Ambiguous Question Detection from Visual Scanpath
Description: The primary motivation of this project is to develop a system capable of automatically detecting ambiguous questions to significantly enhance the quality of annotations in visual question-answering datasets. Ambiguity in questions can lead to variability in responses, thereby complicating the task of model training and evaluation. By integrating gaze scanpath data with question content analysis, this project aims to pinpoint characteristics of ambiguity, offering a novel approach to improving data reliability and annotation processes.
Task:- Use the VQA-HMUG dataset for data splitting
- Implement some classification models
- Conduct thorough analysis of the results
Supervisor: Susanne Hindennach and Takumi Nishiyasu
Distribution: 20% Literature Review, 60% Implementation, 20% Analysis and Evaluation
Requirements: Experience with Python, ideally some knowledge of statistics
Literature: [1] Susanne Hindennach, Lei Shi, and Andreas Bulling. 2024. Explaining Disagreement in Visual Question Answering Using Eye Tracking. In 2024 Symposium on Eye Tracking Research and Applications (ETRA ’24), June 4–7, 2024, Glasgow, United Kingdom. ACM, New York, NY, USA, 7 pages. Paper link.
[2] D. Han, J. Choe, S. Chun, J. J. Y. Chung, M. Chang, S. Yun, J. Y. Song, and S. J. Oh.

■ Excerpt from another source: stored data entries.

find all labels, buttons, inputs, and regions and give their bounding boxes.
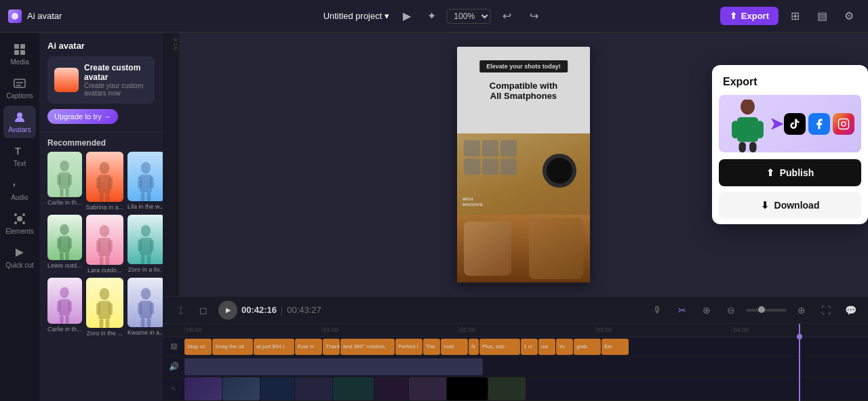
caption-clips: Stop sc Snag the ult at just $54 t Ever … <box>184 337 868 356</box>
clip[interactable]: grab <box>574 339 601 355</box>
download-button[interactable]: ⬇ Download <box>719 192 861 219</box>
sidebar-item-media[interactable]: Media <box>3 38 36 70</box>
project-name[interactable]: Untitled project ▾ <box>323 11 390 21</box>
ai-avatar-banner: Create custom avatar Create your custom … <box>47 56 155 104</box>
avatar-thumbnail <box>47 278 82 323</box>
clip[interactable]: 1 cr <box>521 339 538 355</box>
upgrade-button[interactable]: Upgrade to try → <box>47 109 118 124</box>
track-side-caption: 🅰 <box>163 343 184 350</box>
sidebar-item-captions-label: Captions <box>6 92 33 100</box>
clip[interactable]: and 360° rotation, <box>340 339 395 355</box>
preview-cursor-button[interactable]: ✦ <box>422 7 441 26</box>
sidebar-item-elements[interactable]: Elements <box>3 207 36 240</box>
video-clip[interactable] <box>333 377 374 400</box>
avatar-grid: Carlie in th... Sabrina in a... Lila in … <box>39 152 163 342</box>
zoom-out-button[interactable]: ⊖ <box>722 301 741 320</box>
clip[interactable]: Plus, ads <box>479 339 520 355</box>
list-item[interactable]: Sabrina in a... <box>86 152 124 211</box>
video-clip[interactable] <box>184 377 222 400</box>
clip[interactable]: ow <box>538 339 555 355</box>
settings-button[interactable]: ⚙ <box>838 5 860 27</box>
video-clip[interactable] <box>488 377 526 400</box>
layout-button-1[interactable]: ⊞ <box>784 5 806 27</box>
audio-clip[interactable] <box>184 358 483 375</box>
clip[interactable]: hold <box>441 339 468 355</box>
video-clip[interactable] <box>260 377 294 400</box>
video-clip[interactable] <box>295 377 332 400</box>
zoom-slider[interactable] <box>746 309 787 312</box>
split-button[interactable]: ⊕ <box>697 301 716 320</box>
avatar-thumbnail <box>47 215 82 260</box>
list-item[interactable]: Zoro in a liv... <box>127 215 163 274</box>
svg-rect-61 <box>96 303 100 315</box>
svg-rect-40 <box>66 252 69 260</box>
svg-rect-33 <box>141 192 145 201</box>
zoom-in-button[interactable]: ⊕ <box>792 301 811 320</box>
sidebar-item-captions[interactable]: Captions <box>3 72 36 104</box>
zoom-select[interactable]: 100% 75% 50% <box>446 9 490 24</box>
list-item[interactable]: Carlie in th... <box>47 278 82 337</box>
popup-figure-icon <box>726 100 770 152</box>
fullscreen-button[interactable]: ⛶ <box>816 301 835 320</box>
clip[interactable]: The <box>423 339 440 355</box>
timeline-time-display: ▶ 00:42:16 | 00:43:27 <box>218 301 321 320</box>
magsafe-ring <box>542 154 576 188</box>
svg-rect-72 <box>737 117 758 142</box>
clip[interactable]: Thank <box>323 339 340 355</box>
video-clip[interactable] <box>222 377 260 400</box>
popup-arrow-icon: ➤ <box>770 114 783 133</box>
sidebar-item-avatars[interactable]: Avatars <box>3 106 36 138</box>
avatar-thumbnail <box>47 152 82 197</box>
social-icons-group <box>784 113 854 135</box>
timeline-tool-1[interactable]: ⌶ <box>171 301 190 320</box>
publish-button[interactable]: ⬆ Publish <box>719 159 861 186</box>
undo-button[interactable]: ↩ <box>496 5 517 27</box>
video-clip[interactable] <box>409 377 446 400</box>
sidebar-item-audio[interactable]: Audio <box>3 173 36 206</box>
ruler-mark-1: 01:00 <box>321 326 458 333</box>
clip[interactable]: Perfect l <box>395 339 422 355</box>
list-item[interactable]: Lewis outd... <box>47 215 82 274</box>
main-area: Media Captions Avatars T Text Audio Elem… <box>0 33 868 401</box>
svg-point-29 <box>141 162 151 173</box>
microphone-button[interactable]: 🎙 <box>648 301 667 320</box>
sidebar-item-quickcut[interactable]: Quick cut <box>3 241 36 274</box>
timeline-play-button[interactable]: ▶ <box>218 301 237 320</box>
clip[interactable]: N <box>469 339 479 355</box>
svg-rect-70 <box>147 318 151 327</box>
list-item[interactable]: Kwame in a... <box>127 278 163 337</box>
list-item[interactable]: Zoro in the ... <box>86 278 124 337</box>
video-clip[interactable] <box>447 377 488 400</box>
svg-rect-67 <box>138 302 142 314</box>
clip[interactable]: at just $54 t <box>254 339 294 355</box>
preview-play-button[interactable]: ▶ <box>397 7 416 26</box>
video-clip[interactable] <box>374 377 408 400</box>
cat-placeholder <box>464 221 511 276</box>
sidebar-item-text[interactable]: T Text <box>3 140 36 172</box>
clip[interactable]: Yo <box>556 339 573 355</box>
svg-rect-38 <box>68 238 72 249</box>
banner-title: Create custom avatar <box>84 63 148 82</box>
clip[interactable]: Ever tr <box>295 339 322 355</box>
clip[interactable]: Stop sc <box>184 339 212 355</box>
list-item[interactable]: Lila in the w... <box>127 152 163 211</box>
redo-button[interactable]: ↪ <box>523 5 545 27</box>
svg-rect-51 <box>141 255 145 264</box>
layout-button-2[interactable]: ▤ <box>811 5 833 27</box>
video-clips <box>184 377 868 400</box>
list-item[interactable]: Carlie in th... <box>47 152 82 211</box>
ruler-mark-3: 03:00 <box>595 326 732 333</box>
track-side-audio1: 🔊 <box>163 362 184 371</box>
phone-grid <box>464 140 517 175</box>
ruler-mark-2: 02:00 <box>458 326 595 333</box>
clip[interactable]: Ele <box>601 339 629 355</box>
topbar-center: Untitled project ▾ ▶ ✦ 100% 75% 50% ↩ ↪ <box>323 5 545 27</box>
trim-button[interactable]: ✂ <box>673 301 692 320</box>
cat-placeholder-2 <box>529 218 583 279</box>
comment-button[interactable]: 💬 <box>841 301 860 320</box>
tiktok-icon <box>784 113 806 135</box>
timeline-tool-2[interactable]: ◻ <box>194 301 213 320</box>
list-item[interactable]: Lara outdo... <box>86 215 124 274</box>
clip[interactable]: Snag the ult <box>212 339 253 355</box>
export-button[interactable]: ⬆ Export <box>720 7 778 25</box>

Neglected free lunch – learning image classifiers using annotation byproducts. In International Conference on Computer Vision (ICCV), 2023. Paper link.
[3] Ekta Sood, Fabian Kögel, Florian Strohm, Prajit Dhar, and Andreas Bulling. 2021. VQA-MHUG: A gaze dataset to study multimodal neural attention in VQA. Proceedings of the 2021 ACL SIGNLL Conference on Computational Natural Language Learning (CoNLL).